Combine it all, and in terms of euros and cents, it’s a heady brew for a marketing department. Ireland’s best player is also their most colourful and charismatic, not to mention the poster-child for their trumpeted varied player pathway rather than someone treading the familiar path from south Dublin super-school to Leinster and onto Ireland. As New Ross RFC’s youth coordinator Maurice Quirke noted recently: “He’s our first everything – our first pro, our first Ireland international and our first Lion”.
In short, he is the IRFU’s most valuable asset by a considerable margin. And, yet, recent events have done nothing to diminish the notion that he is also fast becoming their greatest flight risk.

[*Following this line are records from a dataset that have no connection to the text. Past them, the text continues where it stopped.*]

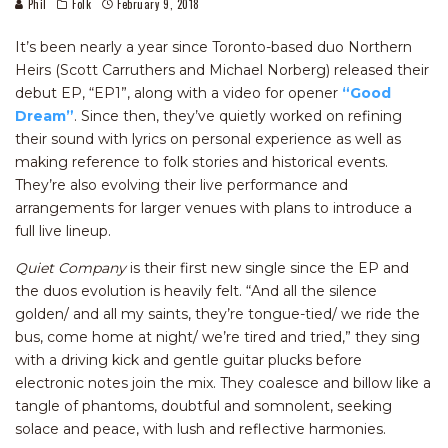
Phil
Folk
February 9, 2018
It’s been nearly a year since Toronto-based duo Northern
Heirs (Scott Carruthers and Michael Norberg) released their
debut EP, “EP1”, along with a video for opener
“Good
Dream”
. Since then, they’ve quietly worked on refining
their sound with lyrics on personal experience as well as
making reference to folk stories and historical events.
They’re also evolving their live performance and
arrangements for larger venues with plans to introduce a
full live lineup.
Quiet Company
is their first new single since the EP and
the duos evolution is heavily felt. “And all the silence
golden/ and all my saints, they’re tongue-tied/ we ride the
bus, come home at night/ we’re tired and tried,” they sing
with a driving kick and gentle guitar plucks before
electronic notes join the mix. They coalesce and billow like a
tangle of phantoms, doubtful and somnolent, seeking
solace and peace, with lush and reflective harmonies.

Ireland’s two-game series against Japan and USA will allow a combined 9,000 spectators to attend the Aviva Stadium, the first time they have played in front of a home crowd since prior to the pandemic in February 2020. As with so many sporting bodies, the resulting losses of expected gate receipts have left a crater in the balance sheet.

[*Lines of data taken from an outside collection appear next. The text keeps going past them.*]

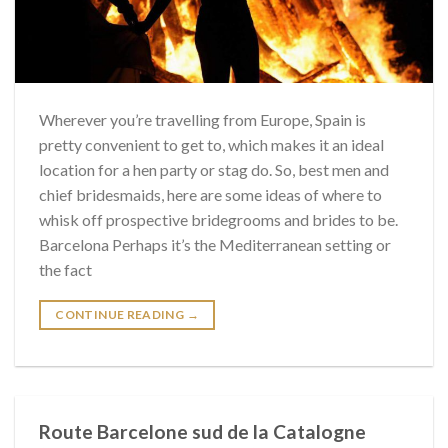
Wherever you’re travelling from Europe, Spain is
pretty convenient to get to, which makes it an ideal
location for a hen party or stag do. So, best men and
chief bridesmaids, here are some ideas of where to
whisk off prospective bridegrooms and brides to be.
Barcelona Perhaps it’s the Mediterranean setting or
the fact
CONTINUE READING
→
Route Barcelone sud de la Catalogne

Amid the gloomy prognosis emerging in the pandemic’s earliest days was the fear that Irish Rugby simply could not survive without drastic measures.
While redundancies have occurred, squad sizes have been trimmed and all branches of the organisation will be operating under a reduced budget moving forward, it is to the IRFU’s credit that with the exception of the retiring CJ Stander they have managed to keep all of their front-line stars in Ireland, a fact made all the more crucial given the continued unwritten rule that only those plying their trade with one of the four provinces will be eligible for national selection.

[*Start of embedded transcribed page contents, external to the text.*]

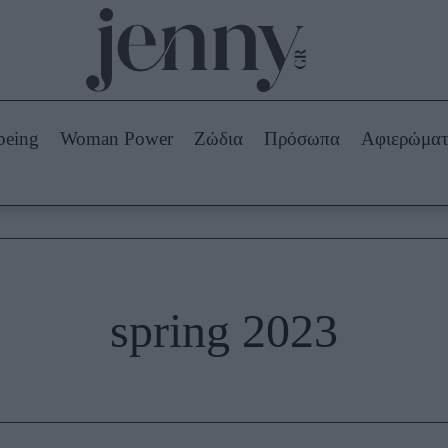
Beauty -
Ομορφιά
ABOUT US
ΔΙΑΦΗΜΙΣΤΕΙΤΕ
ΕΠΙΚΟΙΝΩΝΙΑ
being
Woman Power
Ζώδια
Πρόσωπα
Αφιερώμα
Skincare
ws
Μαλλιά - Νύχια
Μακιγιάζ
Beauty News
πα
Ζώδια
spring 2023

Furlong, though, caused something of a stir by opting only to sign a one-year deal meaning a likely return to the negotiating table before this calendar year is out.
It was, the union’s high performance director David Nucifora stressed recently, the player’s own decision.
“The players all looked at the contract negotiations during this period a bit differently,” said the Australian in his summer media briefing.
“We’d have loved to have contracted Tadhg for longer than one year, but that was his choice to sit back and say ‘well, maybe the landscape will have changed in 12 months and it will be different’.
“And that’s his prerogative to do that.
Should Furlong, already a three-Test Lion from 2017, return home in August having tamed a Springbok scrum last seen dismantling England in a World Cup final, it would be no exaggeration to say he can name his price.
“We’re happy that he’s staying on, and hopefully when we get back to the negotiating table with him and other players we’ll be able to convince him that staying on is the best thing for their rugby. But that’s a choice that they’ll have to make.
“We’re hopeful. I know the players appreciate what Irish rugby does for them but at the end of the day it’s an individual decision they all have to make as to whether they want to stay.”
In a sport where injury hovers like an unwanted party guest at every turn, to turn down the added security of an additional year or two is a rare and noteworthy stance, yet this hedging of bets could be about to pay dividends.
Should Furlong, already a three-test Lion from the 2017 series in New Zealand, return home in August having tamed a Springbok scrum last seen dismantling England in a World Cup final win, it would be no exaggeration to say he can name his price.
For even if it isn’t the IRFU, you can be sure there’ll be plenty willing to match it.